When we moved into our apartment in May of 2018 several boxes went straight from our old apartment into the attic of our new apartment. Despite the imminent threat posed by the gang of bats that have taken refuge in our stuff, it’s about time I got up there and Marie Kondo’d the heck out of it. Some of it is junk I like very much, like my limited edition Simpsons Kidrobot vinyl figurines. But listen, I have yet to find a pinterest board full of ways to display vinyl figures like a classy adult.

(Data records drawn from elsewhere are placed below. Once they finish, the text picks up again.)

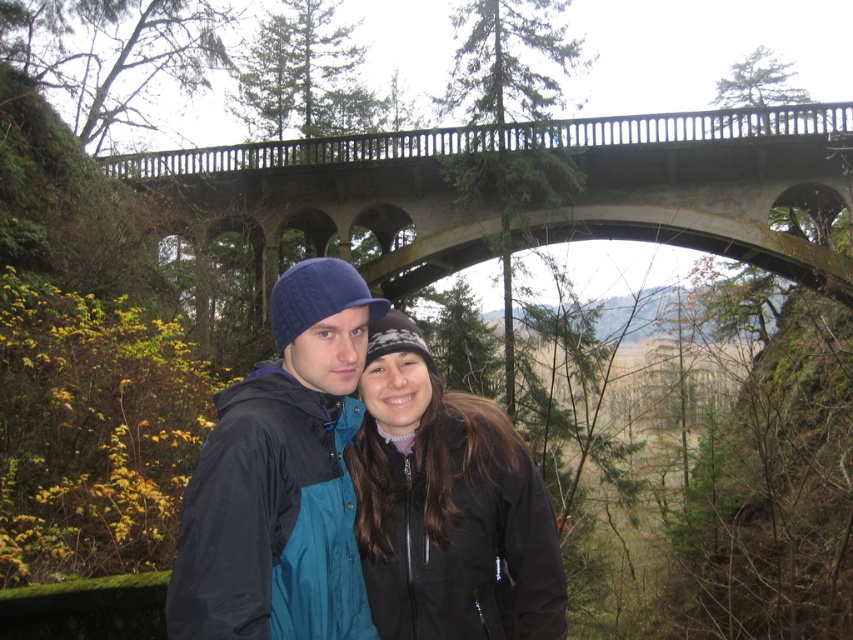 Identify the location of concrete bridge at upper center. (540, 209).

Does point (849, 161) come closer to viewer compared to point (438, 566)?

No, (849, 161) is behind (438, 566).

Image resolution: width=853 pixels, height=640 pixels. In order to click on concrete bridge at upper center in this screenshot , I will do `click(540, 209)`.

Does concrete bridge at upper center have a lesser height compared to blue knit cap at center?

Correct, concrete bridge at upper center is not as tall as blue knit cap at center.

At what (x,y) coordinates should I click in order to perform the action: click on concrete bridge at upper center. Please return your answer as a coordinate pair (x, y). The image size is (853, 640). Looking at the image, I should click on (540, 209).

Is point (427, 264) positioned before point (251, 579)?

No, it is behind (251, 579).

Where is `concrete bridge at upper center`? concrete bridge at upper center is located at coordinates (540, 209).

Is blue knit cap at center thinner than black softshell jacket at center?

Correct, blue knit cap at center's width is less than black softshell jacket at center's.

Between blue knit cap at center and black softshell jacket at center, which one is positioned lower?

black softshell jacket at center is lower down.

Is point (230, 442) more distant than point (378, 570)?

No, (230, 442) is closer to viewer.

This screenshot has width=853, height=640. In order to click on blue knit cap at center in this screenshot , I will do `click(281, 477)`. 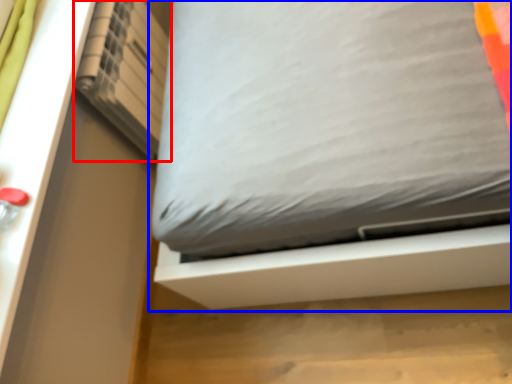 Question: Which point is further to the camera, shelf (highlighted by a red box) or bed (highlighted by a blue box)?

Choices:
 (A) shelf
 (B) bed

Answer: (A)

9. Sip a Margarita in a Hot Tub While Watching The Sunset

This will most likely occur when Ben and I take our honeymoon at some undetermined Caribbean island resort. However if my honeymoon plans do not occur as imagined, I am welcome to breaking and entering any number of backyard hot tubs until I find one with an uninterrupted western view and a wide rimmed cup holder.

10. Inspire a Generation

I mean this sort of goes without saying. I am obviously already doing this with just my general vibe and casual approach to providing life-changing wisdom to all within earshot. Specifically this year I will focus on capturing the hearts and minds of my friend’s children. It is a good year for me to cultivate a tiny army of people who have a passing resemblance to my friends. At the very least I can stop them from making TikTok the snapchat of 2019.